WHAT YOU ARE ASKED TO DO:
Copy the data that follows exactly. Include no pictures.
(RECORDS begins)
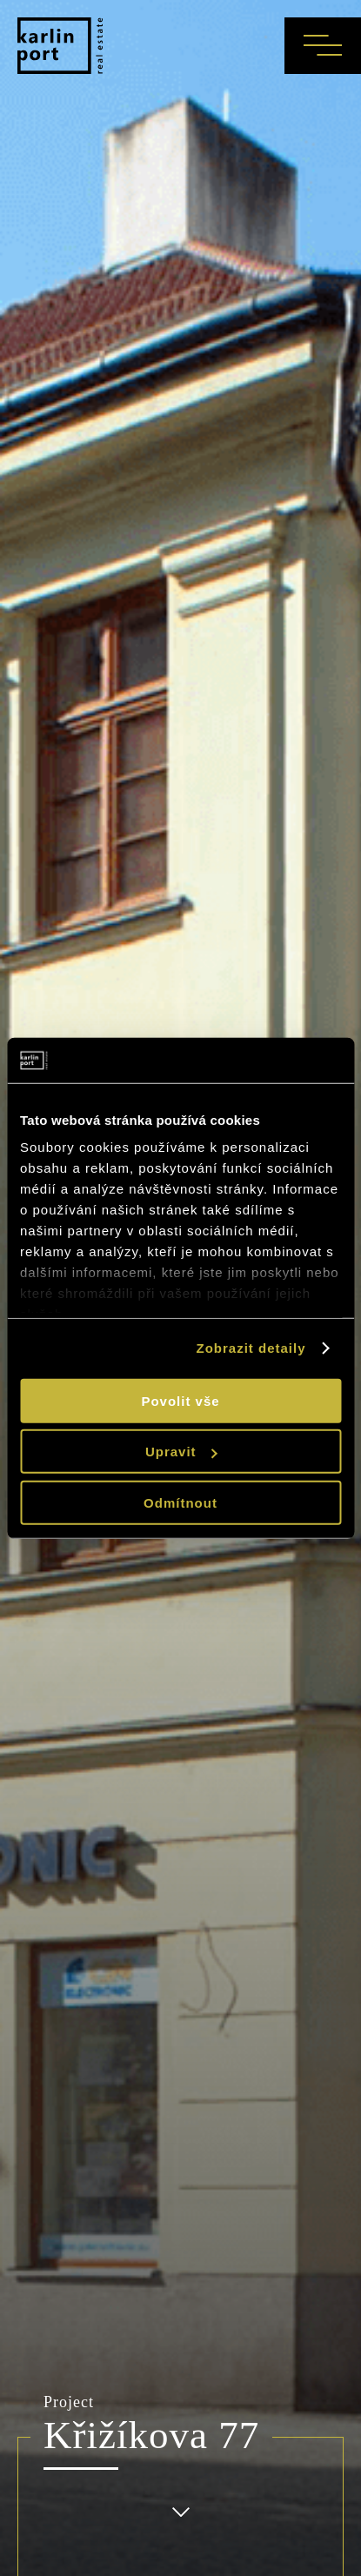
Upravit (181, 1451)
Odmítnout (180, 1502)
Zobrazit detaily (251, 1348)
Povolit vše (180, 1401)
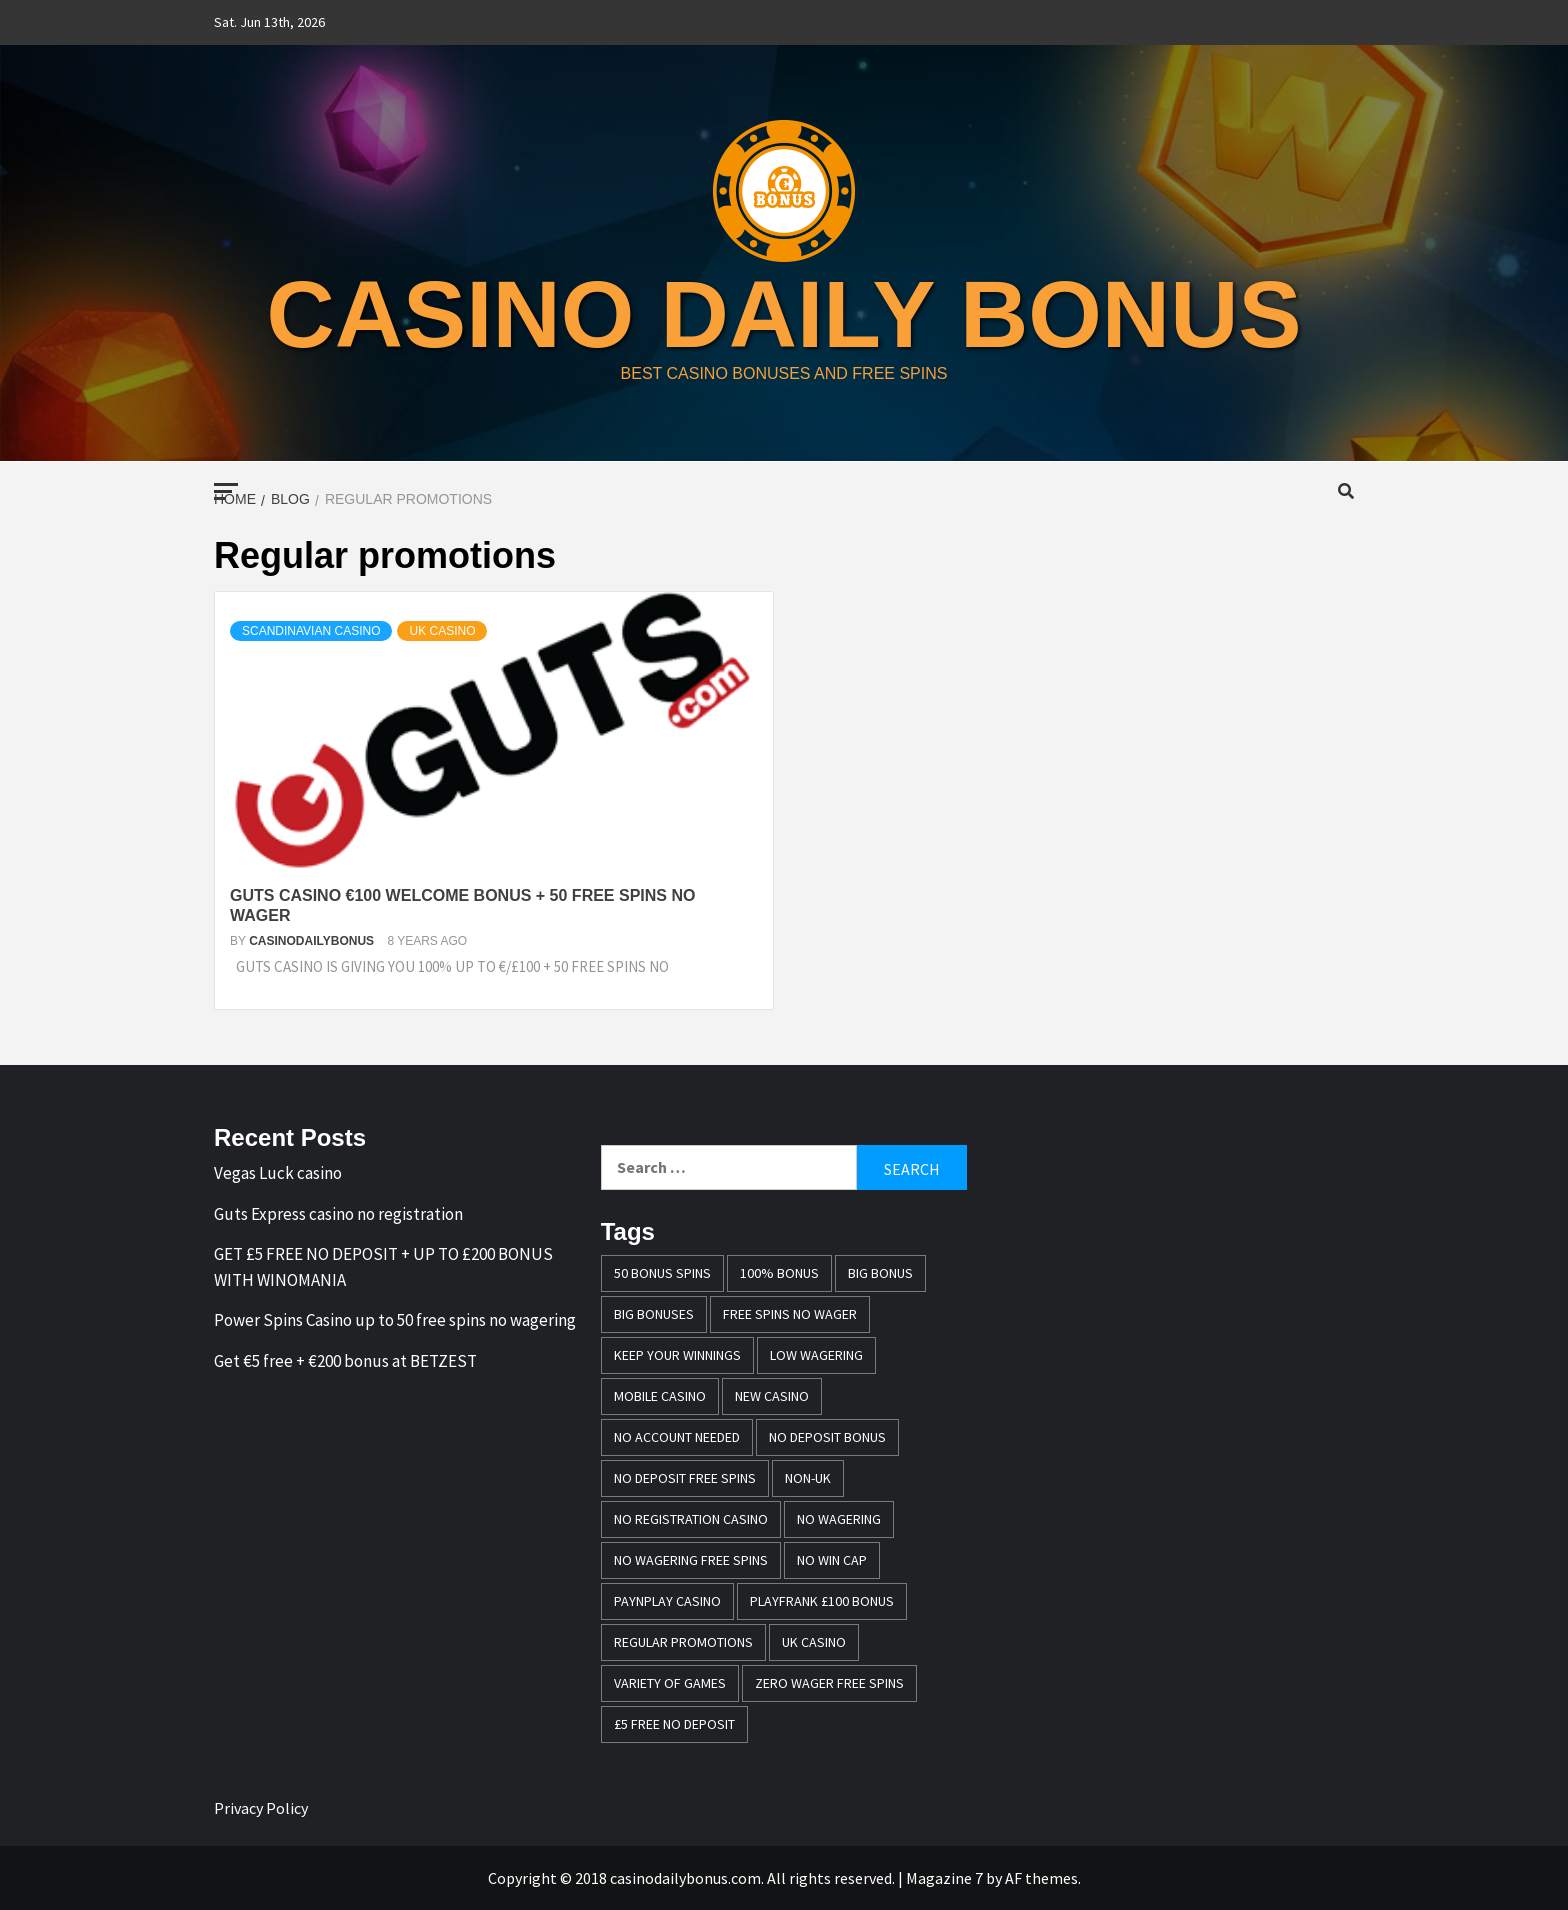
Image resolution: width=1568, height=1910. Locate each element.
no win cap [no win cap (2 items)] (832, 1560)
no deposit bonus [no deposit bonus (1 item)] (827, 1437)
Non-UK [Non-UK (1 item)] (808, 1478)
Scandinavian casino (311, 631)
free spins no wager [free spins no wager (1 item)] (790, 1314)
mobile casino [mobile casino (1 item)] (660, 1396)
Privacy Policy (261, 1808)
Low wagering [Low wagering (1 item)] (816, 1355)
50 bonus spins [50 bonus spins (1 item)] (662, 1273)
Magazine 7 (944, 1878)
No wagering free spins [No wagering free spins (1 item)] (691, 1560)
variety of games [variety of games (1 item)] (670, 1683)
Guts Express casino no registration (338, 1214)
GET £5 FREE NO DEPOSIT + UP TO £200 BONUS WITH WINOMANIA (383, 1267)
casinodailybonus (313, 941)
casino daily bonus (784, 312)
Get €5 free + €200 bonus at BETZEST (345, 1361)
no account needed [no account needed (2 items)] (677, 1437)
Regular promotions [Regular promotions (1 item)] (683, 1642)
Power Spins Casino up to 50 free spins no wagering (395, 1320)
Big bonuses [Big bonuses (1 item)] (654, 1314)
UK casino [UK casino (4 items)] (814, 1642)
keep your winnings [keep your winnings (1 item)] (677, 1355)
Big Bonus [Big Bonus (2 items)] (880, 1273)
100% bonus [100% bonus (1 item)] (779, 1273)
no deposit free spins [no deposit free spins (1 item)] (685, 1478)
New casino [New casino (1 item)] (772, 1396)
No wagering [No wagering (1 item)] (839, 1519)
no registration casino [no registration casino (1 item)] (691, 1519)
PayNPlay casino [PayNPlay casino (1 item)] (667, 1601)
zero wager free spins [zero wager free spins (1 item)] (829, 1683)
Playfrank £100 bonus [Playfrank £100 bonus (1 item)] (822, 1601)
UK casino (442, 631)
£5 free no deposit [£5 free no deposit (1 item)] (674, 1724)
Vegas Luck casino (278, 1173)
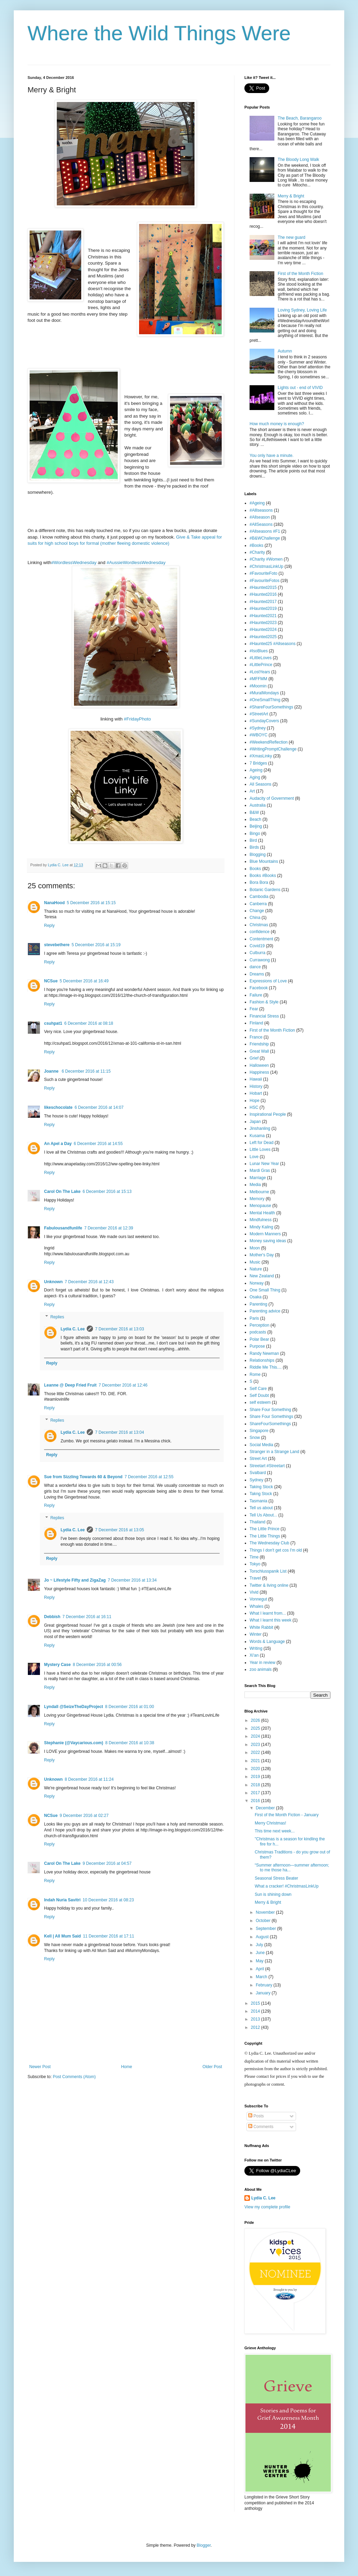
(RECORDS ends)
OUTPUT FOR THIS TASK:
Upravit (181, 1451)
Odmítnout (180, 1502)
Zobrazit detaily (251, 1348)
Povolit vše (180, 1401)
Image resolution: width=1568, height=1910. Locate each element.
no win cap [no win cap (2 items)] (832, 1560)
no deposit bonus [no deposit bonus (1 item)] (827, 1437)
Non-UK [Non-UK (1 item)] (808, 1478)
Scandinavian casino (311, 631)
free spins no wager [free spins no wager (1 item)] (790, 1314)
mobile casino [mobile casino (1 item)] (660, 1396)
Privacy Policy (261, 1808)
Low wagering [Low wagering (1 item)] (816, 1355)
50 bonus spins [50 bonus spins (1 item)] (662, 1273)
Magazine 7 (944, 1878)
No wagering free spins [No wagering free spins (1 item)] (691, 1560)
variety of games [variety of games (1 item)] (670, 1683)
Guts Express casino no registration (338, 1214)
GET £5 FREE NO DEPOSIT + UP TO £200 BONUS WITH WINOMANIA (383, 1267)
casinodailybonus (313, 941)
casino daily bonus (784, 312)
Get €5 free + €200 bonus at BETZEST (345, 1361)
no account needed [no account needed (2 items)] (677, 1437)
Regular promotions [Regular promotions (1 item)] (683, 1642)
Power Spins Casino up to 50 free spins no wagering (395, 1320)
Big bonuses [Big bonuses (1 item)] (654, 1314)
UK casino [UK casino (4 items)] (814, 1642)
keep your winnings [keep your winnings (1 item)] (677, 1355)
Big Bonus [Big Bonus (2 items)] (880, 1273)
100% bonus [100% bonus (1 item)] (779, 1273)
no deposit free spins [no deposit free spins (1 item)] (685, 1478)
New casino [New casino (1 item)] (772, 1396)
No wagering [No wagering (1 item)] (839, 1519)
no registration casino [no registration casino (1 item)] (691, 1519)
PayNPlay casino [PayNPlay casino (1 item)] (667, 1601)
zero wager free spins [zero wager free spins (1 item)] (829, 1683)
Playfrank £100 bonus [Playfrank £100 bonus (1 item)] (822, 1601)
UK casino (442, 631)
£5 free no deposit [£5 free no deposit (1 item)] (674, 1724)
Vegas Luck casino (278, 1173)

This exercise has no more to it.